Public speaking is something so many people struggle with, even as they move into management. But like any skill, it can be practised and perfected! From captivating your audience to preparing for questions, these seven useful tips will help you become a better public speaker.
1. Get your audience hooked
You only have 15 seconds to make a first impression. Use this time to grab your audience’s attention.
Start with a surprising statistic, a personal experience, or entertaining anecdote. Then draw your audience in with a captivating introduction.
Your introduction should tell your audience what to expect, but more importantly—why what you have to say is so valuable to them. It should also be tailored to suit each audience. For example, when presenting to the general public, you’ll need to include a brief background on the topic and avoid using technical jargon—an approach that would bore even a group of experts.
2. Use multimedia
Keep your audience interested by using a variety of media to convey your information, such as:
- Video clips
- Case studies
- Anecdotal examples
- Prototype models
Make sure you allow plenty of time to set up and check that all of your visual aids are working correctly.
3. Prepare to be questioned
When rehearsing your speech with friends or co-workers, encourage them to ask questions. This will allow you to prepare well-researched and succinct answers, so you’ll feel less nervous if you find yourself under scrutiny on the day.
When someone asks you a question:
- Repeat their question back in your own words. This shows you have listened, clarifies your understanding, and also gives you a little extra time to compose your response.

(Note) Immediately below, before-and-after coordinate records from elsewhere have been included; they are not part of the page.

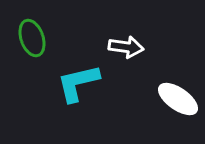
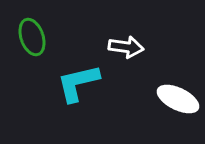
green ellipse: moved 1 px up
white ellipse: rotated 9 degrees counterclockwise
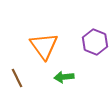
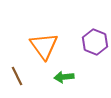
brown line: moved 2 px up
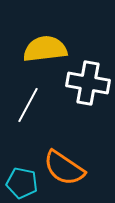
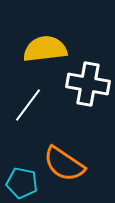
white cross: moved 1 px down
white line: rotated 9 degrees clockwise
orange semicircle: moved 4 px up
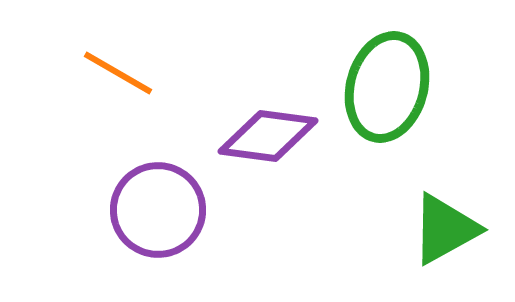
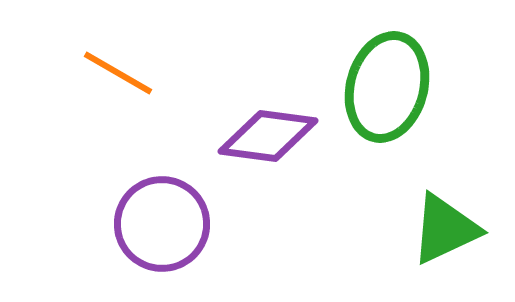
purple circle: moved 4 px right, 14 px down
green triangle: rotated 4 degrees clockwise
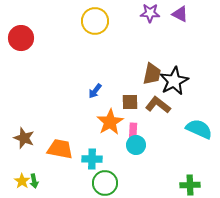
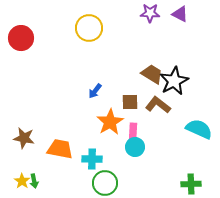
yellow circle: moved 6 px left, 7 px down
brown trapezoid: rotated 70 degrees counterclockwise
brown star: rotated 10 degrees counterclockwise
cyan circle: moved 1 px left, 2 px down
green cross: moved 1 px right, 1 px up
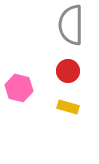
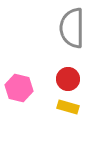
gray semicircle: moved 1 px right, 3 px down
red circle: moved 8 px down
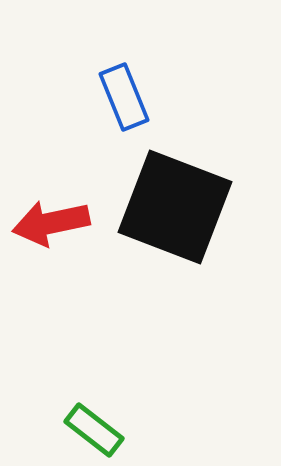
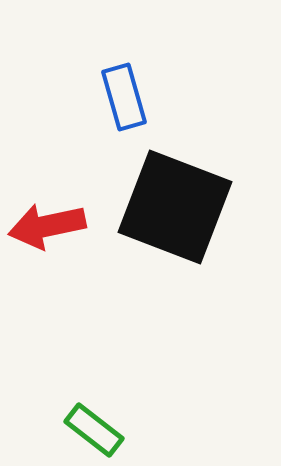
blue rectangle: rotated 6 degrees clockwise
red arrow: moved 4 px left, 3 px down
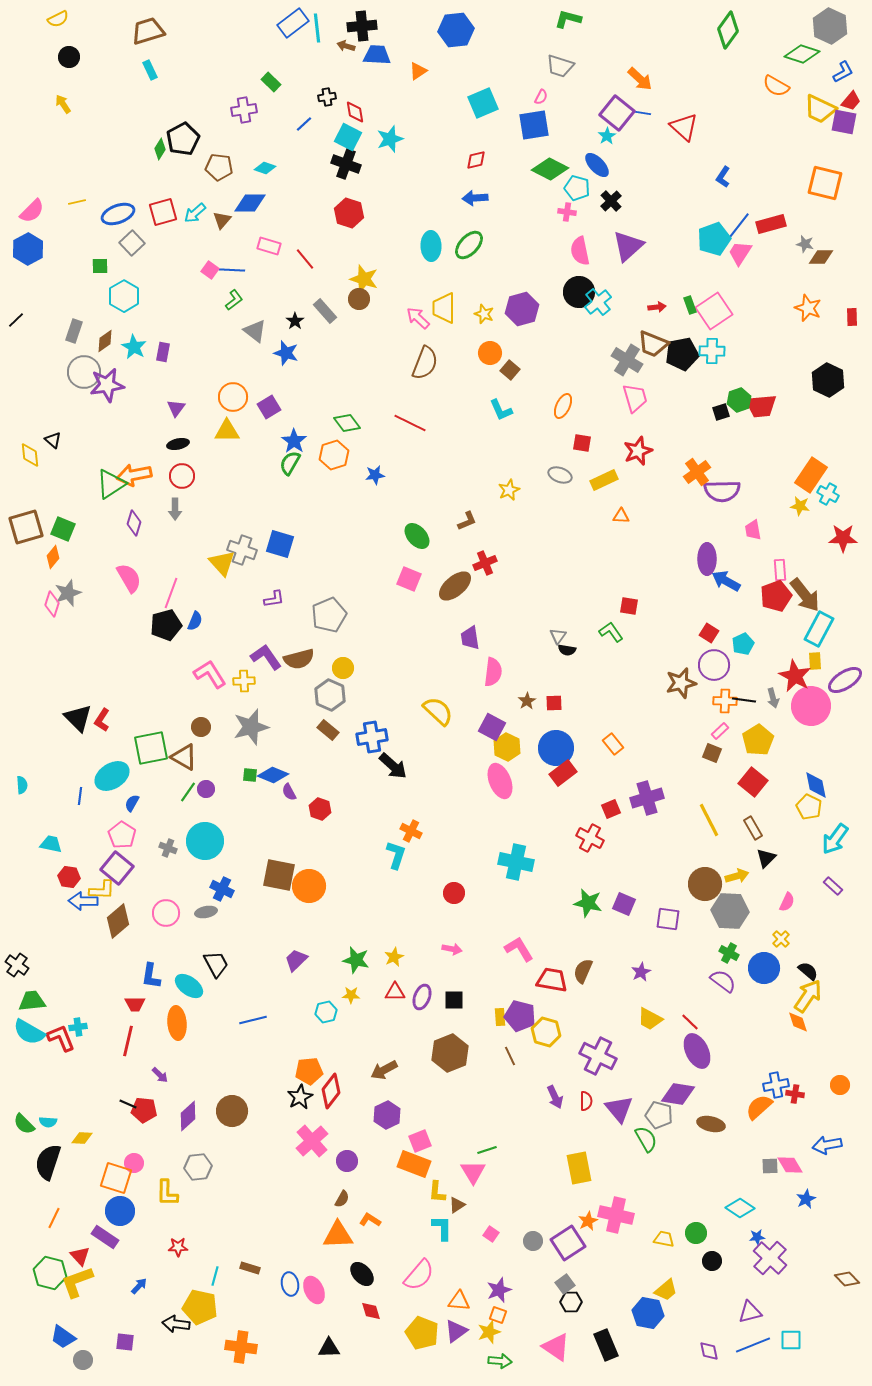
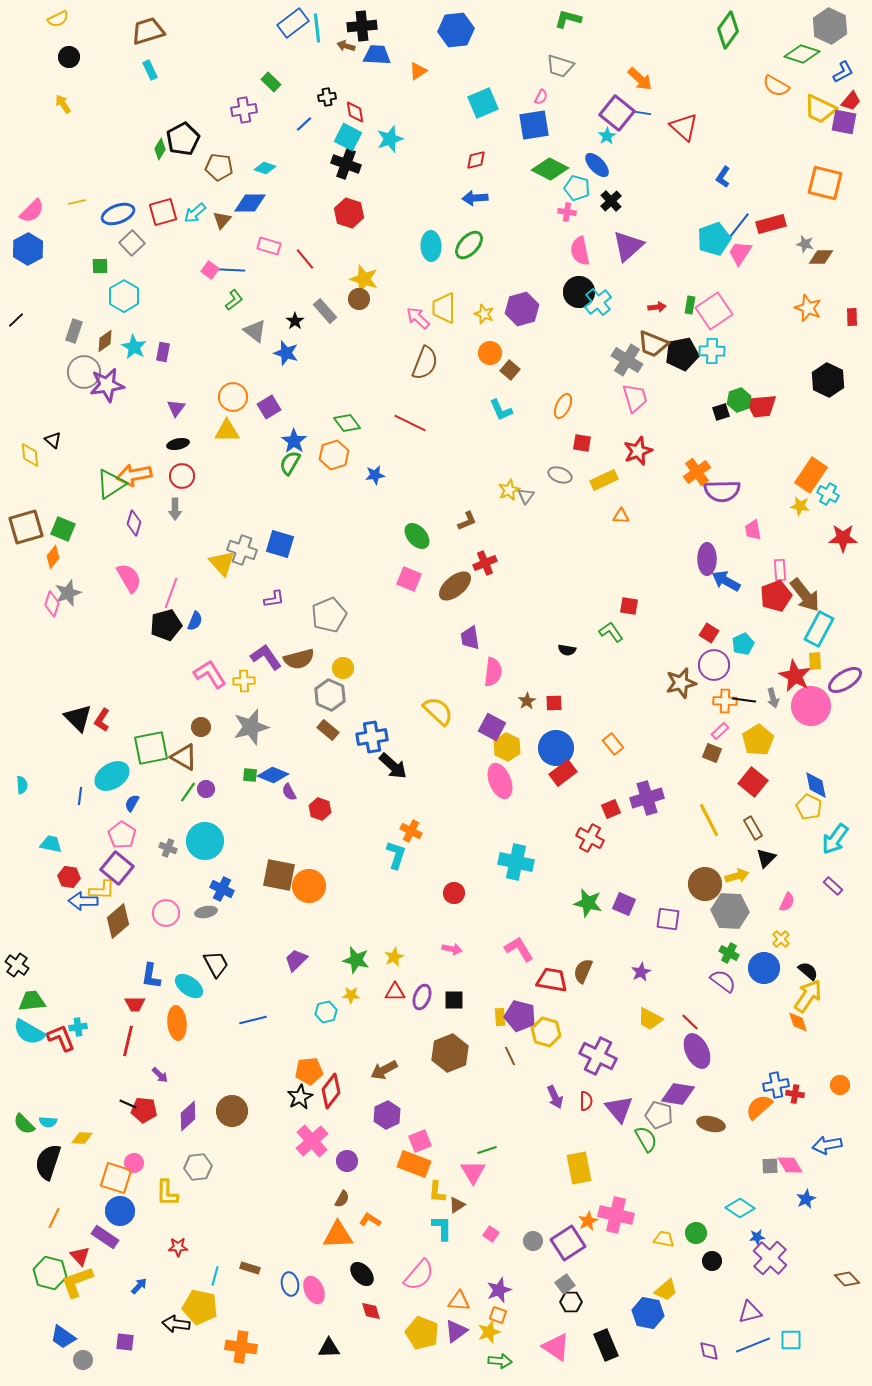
green rectangle at (690, 305): rotated 30 degrees clockwise
gray triangle at (558, 636): moved 32 px left, 140 px up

- Break down complex questions into simple parts. This makes complicated questions easier to address and stops you feeling overwhelmed.

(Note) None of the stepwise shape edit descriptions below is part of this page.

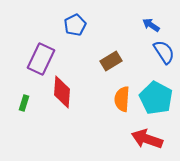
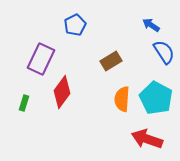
red diamond: rotated 32 degrees clockwise
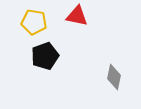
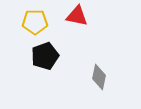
yellow pentagon: moved 1 px right; rotated 10 degrees counterclockwise
gray diamond: moved 15 px left
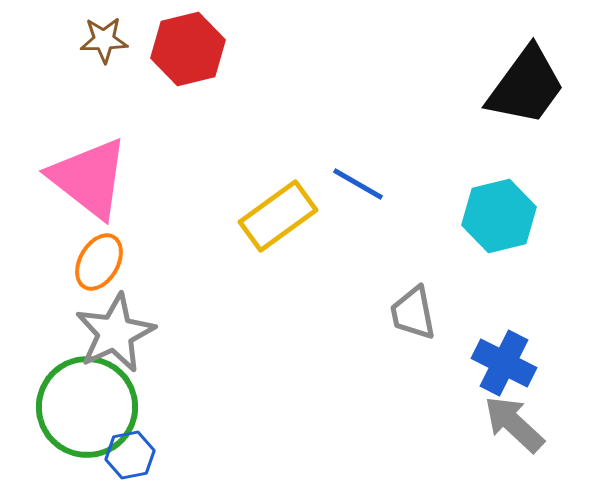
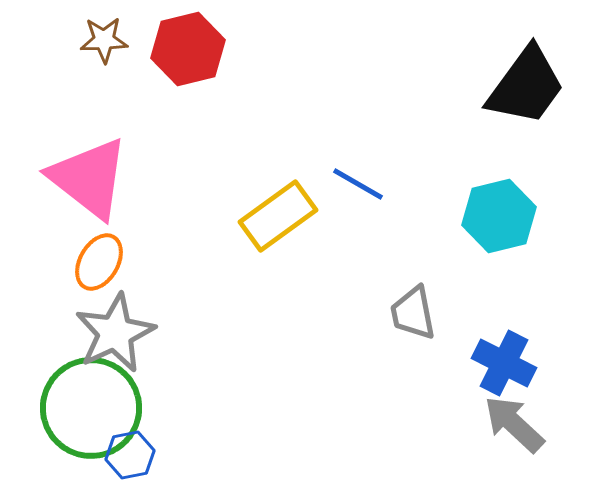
green circle: moved 4 px right, 1 px down
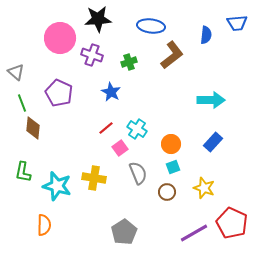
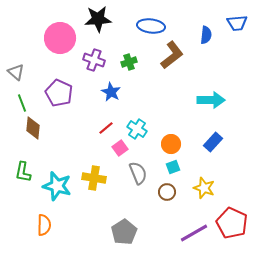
purple cross: moved 2 px right, 5 px down
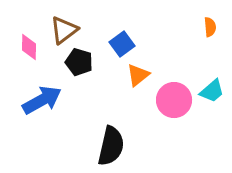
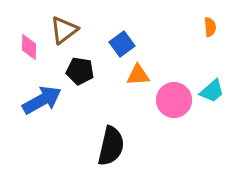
black pentagon: moved 1 px right, 9 px down; rotated 8 degrees counterclockwise
orange triangle: rotated 35 degrees clockwise
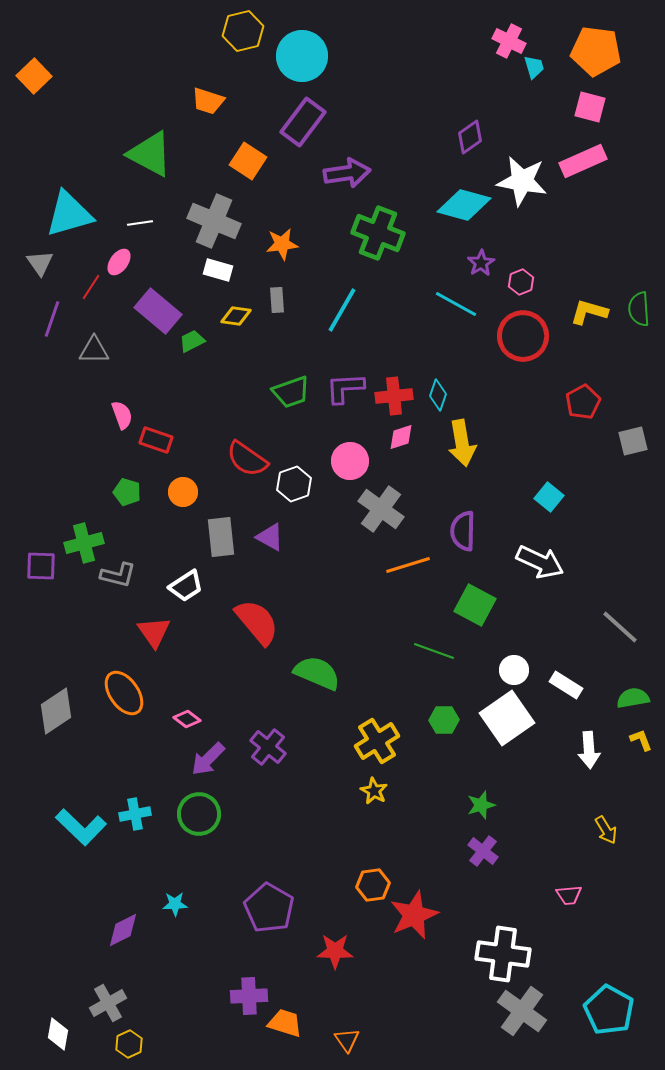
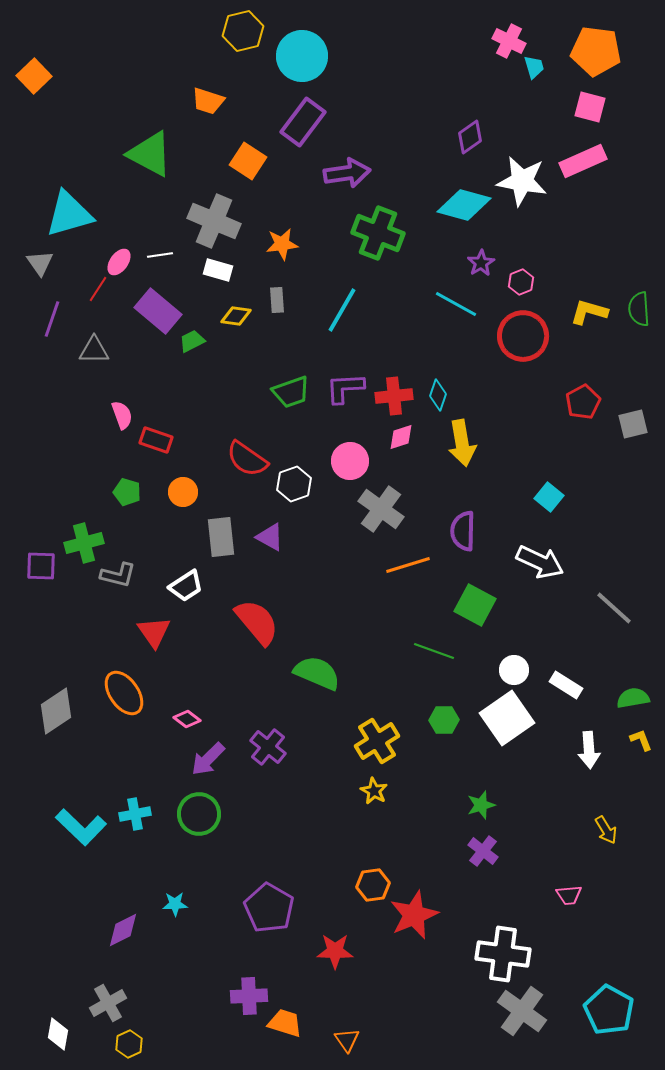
white line at (140, 223): moved 20 px right, 32 px down
red line at (91, 287): moved 7 px right, 2 px down
gray square at (633, 441): moved 17 px up
gray line at (620, 627): moved 6 px left, 19 px up
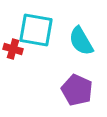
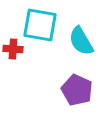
cyan square: moved 4 px right, 5 px up
red cross: rotated 12 degrees counterclockwise
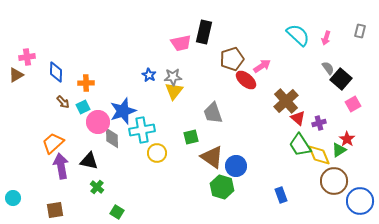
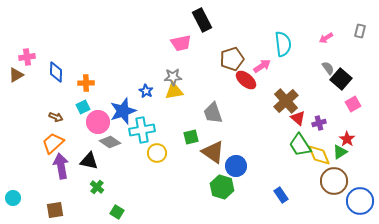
black rectangle at (204, 32): moved 2 px left, 12 px up; rotated 40 degrees counterclockwise
cyan semicircle at (298, 35): moved 15 px left, 9 px down; rotated 40 degrees clockwise
pink arrow at (326, 38): rotated 40 degrees clockwise
blue star at (149, 75): moved 3 px left, 16 px down
yellow triangle at (174, 91): rotated 42 degrees clockwise
brown arrow at (63, 102): moved 7 px left, 15 px down; rotated 24 degrees counterclockwise
gray diamond at (112, 138): moved 2 px left, 4 px down; rotated 55 degrees counterclockwise
green triangle at (339, 150): moved 1 px right, 2 px down
brown triangle at (212, 157): moved 1 px right, 5 px up
blue rectangle at (281, 195): rotated 14 degrees counterclockwise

- Remember it’s not a personal attack. If your audience is asking questions, you have successfully engaged their interest!

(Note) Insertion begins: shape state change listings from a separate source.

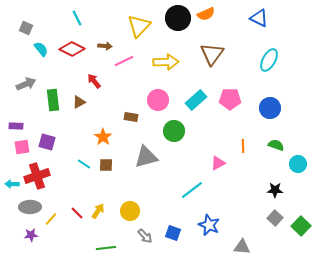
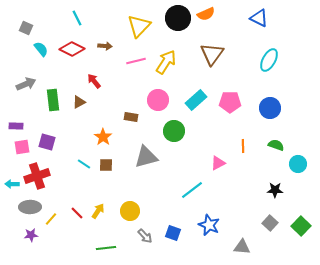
pink line at (124, 61): moved 12 px right; rotated 12 degrees clockwise
yellow arrow at (166, 62): rotated 55 degrees counterclockwise
pink pentagon at (230, 99): moved 3 px down
gray square at (275, 218): moved 5 px left, 5 px down
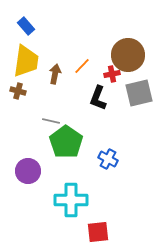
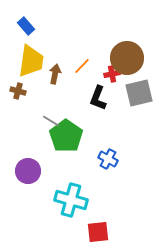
brown circle: moved 1 px left, 3 px down
yellow trapezoid: moved 5 px right
gray line: rotated 18 degrees clockwise
green pentagon: moved 6 px up
cyan cross: rotated 16 degrees clockwise
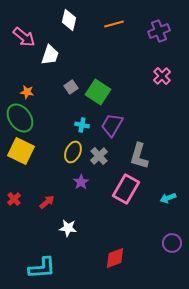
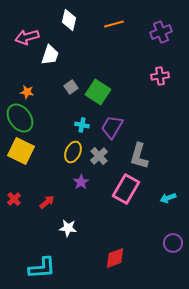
purple cross: moved 2 px right, 1 px down
pink arrow: moved 3 px right; rotated 125 degrees clockwise
pink cross: moved 2 px left; rotated 36 degrees clockwise
purple trapezoid: moved 2 px down
purple circle: moved 1 px right
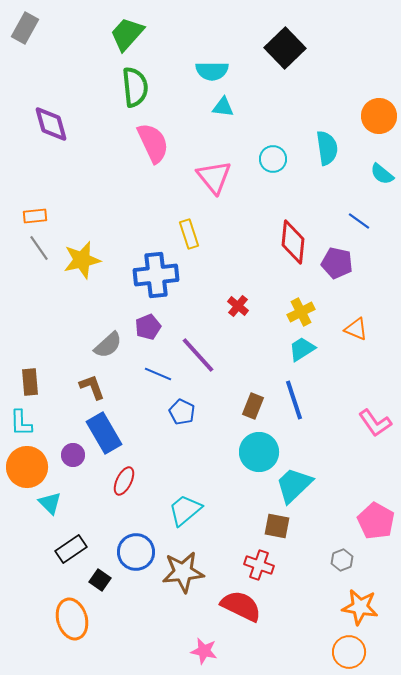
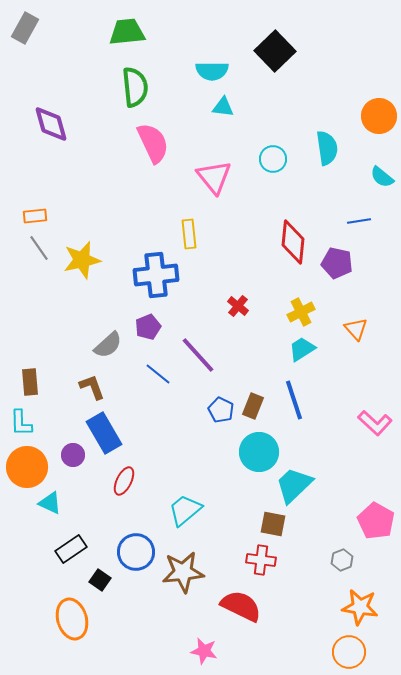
green trapezoid at (127, 34): moved 2 px up; rotated 42 degrees clockwise
black square at (285, 48): moved 10 px left, 3 px down
cyan semicircle at (382, 174): moved 3 px down
blue line at (359, 221): rotated 45 degrees counterclockwise
yellow rectangle at (189, 234): rotated 12 degrees clockwise
orange triangle at (356, 329): rotated 25 degrees clockwise
blue line at (158, 374): rotated 16 degrees clockwise
blue pentagon at (182, 412): moved 39 px right, 2 px up
pink L-shape at (375, 423): rotated 12 degrees counterclockwise
cyan triangle at (50, 503): rotated 20 degrees counterclockwise
brown square at (277, 526): moved 4 px left, 2 px up
red cross at (259, 565): moved 2 px right, 5 px up; rotated 12 degrees counterclockwise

- You won’t have all the answers. Be honest and direct when you’re stumped by a question. State that the answer will require further research and suggest that you follow up with the person after the presentation, such as: “You make a good point! One I’ll need to give some more thought. Are you happy to hang back at the end to talk about this in more detail?”
4. Practice out loud
No matter how many times you go over a line in your head, it will always sound different when spoken aloud. Avoid getting tongue-tied by practising aloud until you are pitch-perfect.
Check that you are pronouncing technical terms correctly. Silly mistakes will hurt your credibility and alienate an informed audience.
You might be surprised by how long it takes to get through your speech when reading aloud. Rushing through a particular section will signal to your audience that this information is less valuable, so they will be unlikely to give it their full attention.
5. If in doubt, slow down
Remember that although this speech may have been playing in your head for days or weeks, your audience is hearing this information for the first time. Your audience will quickly lose interest if you rush through your material. Rushing makes it difficult for your audience to understand complex arguments and they may feel they are being ‘talked at’ rather than ‘spoken to’.
If you start to feel nervous, try speaking unusually slowly. This might feel strange at first, but you’re probably going at double time already! Speaking slowly makes you sound more confident and less rehearsed, giving your presentation a natural flow that’s more engaging to audiences.
Not sure when to take a break? Insert a 3-5 second pause before important statements to help prepare your audience for new information. Pausing at the end of a story will encourage your audience to reflect on its meaning.
6. Never apologise
If you slip up, dust yourself off and carry on. Nothing makes an audience feel uncomfortable like an under-confident speaker. And the fact is, they probably didn’t even notice the error.
Be confident in everything you say (and if you’re not—fake it!). You must be 100% behind your argument to have any chance of convincing your audience.
7. Record yourself
If you are serious about becoming a better public speaker, recording yourself speaking is the most efficient way to recognise and eradicate your weaknesses.
Video your practice sessions or record yourself talking into a webcam, then ask a friend or colleague to record your final presentation.
Whether you deliver presentations regularly or are preparing for an important appearance, these simple strategies will help you approach your next public speaking gig with more confidence and achieve better results.